Ya a mediados de los años 60 los experimentos del psicólogo norteamericano Harry Harlow —terribles por el sufrimiento que causaba a sus objetos de estudio— demostraron los efectos negativos del aislamiento en el comportamiento de monos que fueron privados de cualquier contacto social durante su primer año de vida. Lo que quedaba evidenciado cuando, al ser reintegrados a la vida en grupo, estos ejemplares experimentaban un estado de shock y se les observaba abrazándose a sí mismos y meciéndose hacia atrás y adelante, evitando interactuar con otros sujetos e, inclusive, negándose a ingerir alimentos. Aunque el daño psicológico sufrido por estos monos fue severo, no se obtuvo ninguna evidencia (porque tampoco se buscaba) de que existiera un cambio fisiológico y mucho menos a nivel molecular como consecuencia de la crianza en aislamiento.
Sin embargo, estudios posteriores mostraron que, de hecho, la cantidad de contacto que reciben las crías de mamíferos afecta procesos moleculares que intervienen en la expresión de los genes (epigenética). En ratones, por ejemplo, se realizaron experimentos en los se privó a las crías de los cuidados que normalmente provee la madre, encontrando que las crías de ratón aisladas presentan alteraciones en el comportamiento, diferencias químicas en algunos genes y mayores niveles de estrés y ansiedad, respecto a las crías que sí son atendidas por sus madres.
Para el caso de los humanos, destaca un estudio reciente realizado en la Universidad de British Columbia (Epigenetic correlates of neonatal contact in humans), en el que se pidió a los padres de 94 infantes que registraran la cantidad de contacto social y atención que daban a sus niños, así como su comportamiento, durante cuatro años y medio a partir de las cinco semanas de nacimiento. Al finalizar este periodo, los investigadores analizaron muestras del material genético de los niños y encontraron diferencias en la metilación del ADN de los niños que, por las evidencias recabadas, parecía estar directamente relacionado con la cantidad de atención y contacto social que estos recibieron. Aunque aún no es claro el significado biológico de los cambios observados a nivel molecular en los niños de este estudio, ni mucho menos cuáles son las implicaciones que esto pueda tener, por ejemplo, a nivel de su desarrollo emocional o intelectual futuro, lo que este estudio muestra es algo que se deberá seguir estudiando para entender a profundidad el impacto biológico de las interacciones sociales y su papel en el desarrollo de los individuos y de la construcción de la identidad personal.

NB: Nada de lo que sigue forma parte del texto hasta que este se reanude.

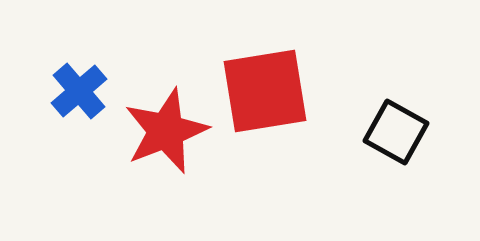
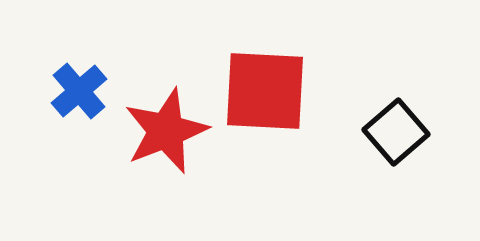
red square: rotated 12 degrees clockwise
black square: rotated 20 degrees clockwise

Ahora bien, cabe señalar que lo verdaderamente esclarecedor de este tipo de experimentos es que proporcionan elementos para creer que las experiencias afectivas pueden tener un impacto en la manera en la que se expresan los genes en un determinado individuo, es decir que lo que sentimos los seres con capacidades emocionales (o seres sintientes) como los humanos afecta directamente a nuestra biología, lo que abre toda una nueva forma de comprender y estudiar los fenómenos sociales.